**Description of the task:**
Find all lines in the listing that include the word "версия", then copy them.

(Entries provided begins)

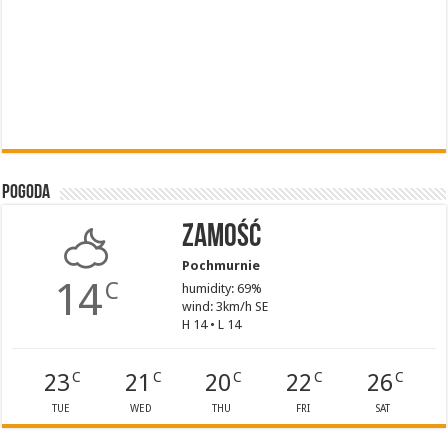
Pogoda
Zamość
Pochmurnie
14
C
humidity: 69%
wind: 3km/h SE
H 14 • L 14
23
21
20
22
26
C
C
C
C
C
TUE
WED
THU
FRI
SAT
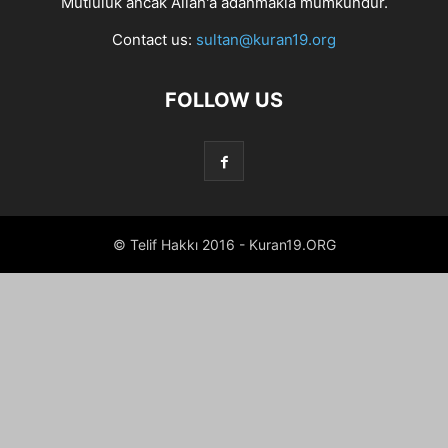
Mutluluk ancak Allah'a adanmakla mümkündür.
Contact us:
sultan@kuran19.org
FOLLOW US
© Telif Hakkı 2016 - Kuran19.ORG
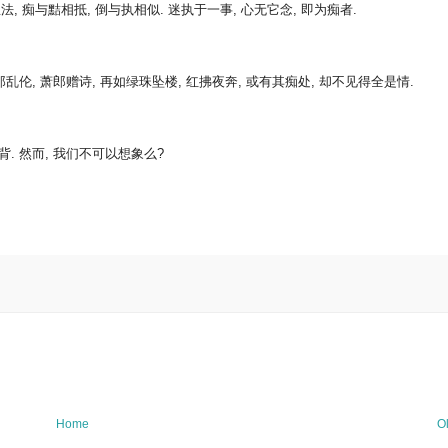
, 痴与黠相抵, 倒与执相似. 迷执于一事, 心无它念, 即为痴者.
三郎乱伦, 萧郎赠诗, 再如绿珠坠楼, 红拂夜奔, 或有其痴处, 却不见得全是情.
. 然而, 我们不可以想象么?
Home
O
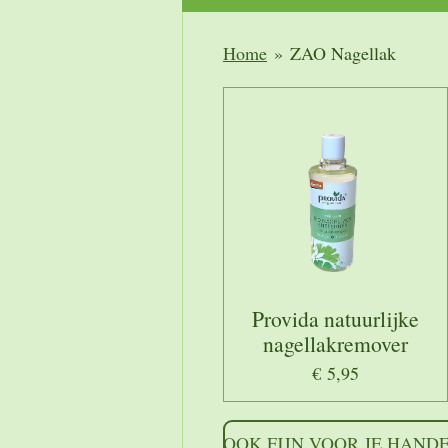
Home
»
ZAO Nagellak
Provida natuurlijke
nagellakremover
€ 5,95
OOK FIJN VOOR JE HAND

(Entries provided ends)
(Entries provided begins)

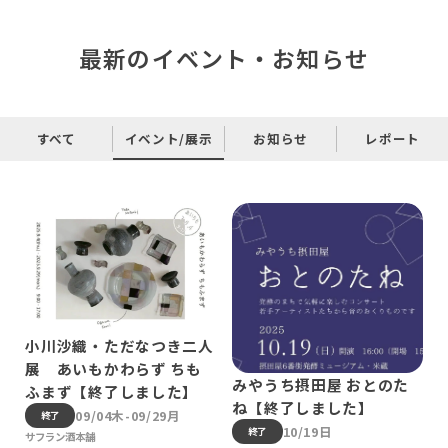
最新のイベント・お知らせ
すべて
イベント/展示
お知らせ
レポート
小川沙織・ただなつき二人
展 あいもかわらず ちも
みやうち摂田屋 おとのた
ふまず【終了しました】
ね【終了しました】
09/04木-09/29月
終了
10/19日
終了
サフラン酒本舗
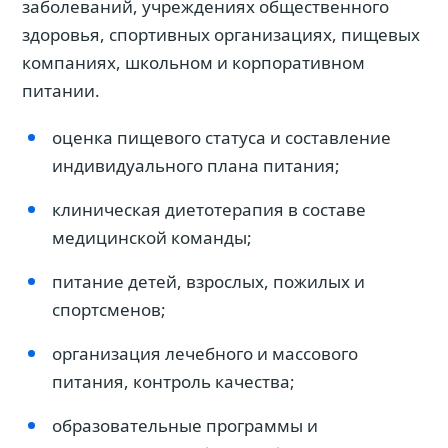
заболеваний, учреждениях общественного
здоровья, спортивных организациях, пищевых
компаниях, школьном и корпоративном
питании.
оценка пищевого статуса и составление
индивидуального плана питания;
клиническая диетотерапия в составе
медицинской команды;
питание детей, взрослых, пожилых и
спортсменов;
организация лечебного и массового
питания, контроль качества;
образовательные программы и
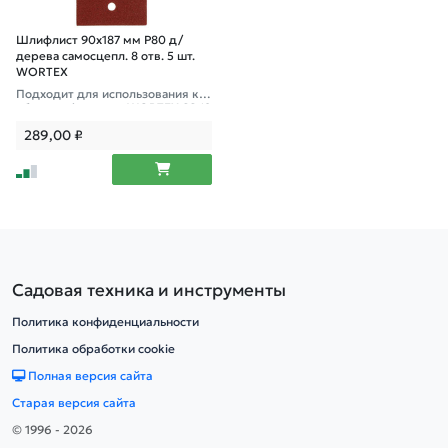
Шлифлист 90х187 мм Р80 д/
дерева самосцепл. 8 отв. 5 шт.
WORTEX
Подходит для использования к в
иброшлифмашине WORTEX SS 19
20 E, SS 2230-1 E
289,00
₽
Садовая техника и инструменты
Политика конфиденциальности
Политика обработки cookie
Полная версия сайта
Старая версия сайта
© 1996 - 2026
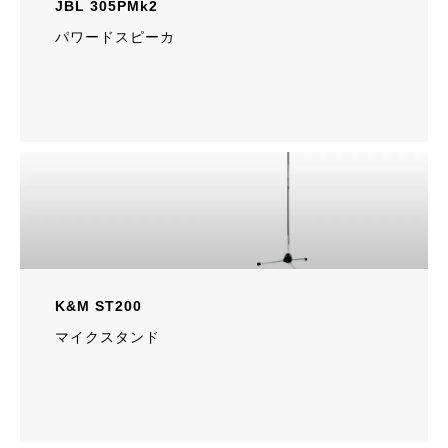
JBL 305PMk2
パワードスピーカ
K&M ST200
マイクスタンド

(Entries provided ends)
(Entries provided begins)

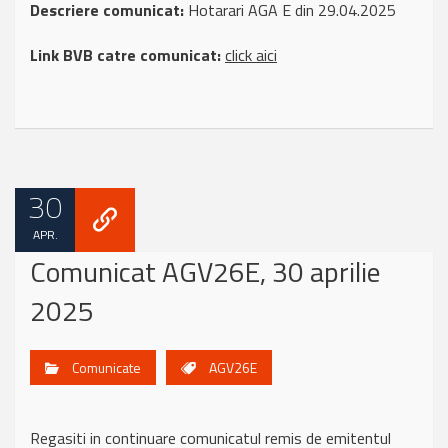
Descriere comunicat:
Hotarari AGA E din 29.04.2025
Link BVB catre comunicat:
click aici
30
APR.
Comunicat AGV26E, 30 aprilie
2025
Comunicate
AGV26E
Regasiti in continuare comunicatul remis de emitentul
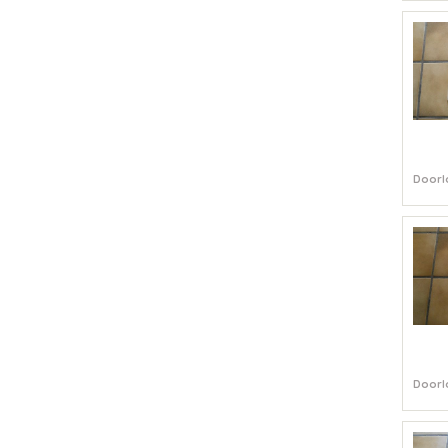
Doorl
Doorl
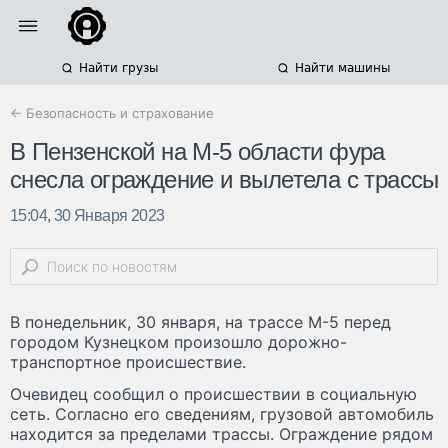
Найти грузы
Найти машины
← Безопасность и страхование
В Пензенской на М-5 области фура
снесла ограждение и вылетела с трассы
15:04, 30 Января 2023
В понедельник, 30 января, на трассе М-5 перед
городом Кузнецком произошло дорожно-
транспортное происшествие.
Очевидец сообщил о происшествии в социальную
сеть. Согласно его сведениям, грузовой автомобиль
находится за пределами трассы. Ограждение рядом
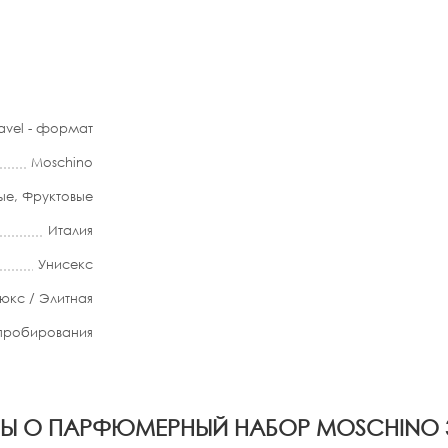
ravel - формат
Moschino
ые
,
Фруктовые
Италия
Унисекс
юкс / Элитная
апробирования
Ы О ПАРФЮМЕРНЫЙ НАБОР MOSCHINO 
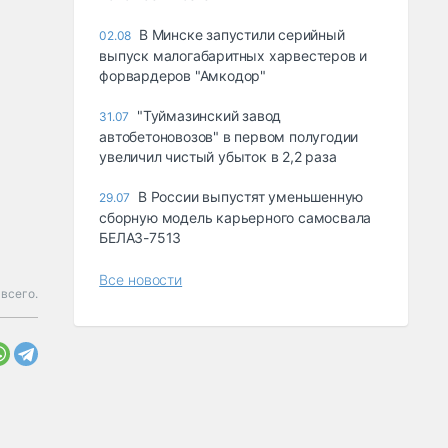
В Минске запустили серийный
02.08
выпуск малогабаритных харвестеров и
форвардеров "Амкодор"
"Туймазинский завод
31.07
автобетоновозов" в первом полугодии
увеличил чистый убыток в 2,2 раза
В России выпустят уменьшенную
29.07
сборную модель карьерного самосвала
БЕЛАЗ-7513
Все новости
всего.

(Entries provided ends)

**Answer box:**
Полная версия сайта
Старая версия сайта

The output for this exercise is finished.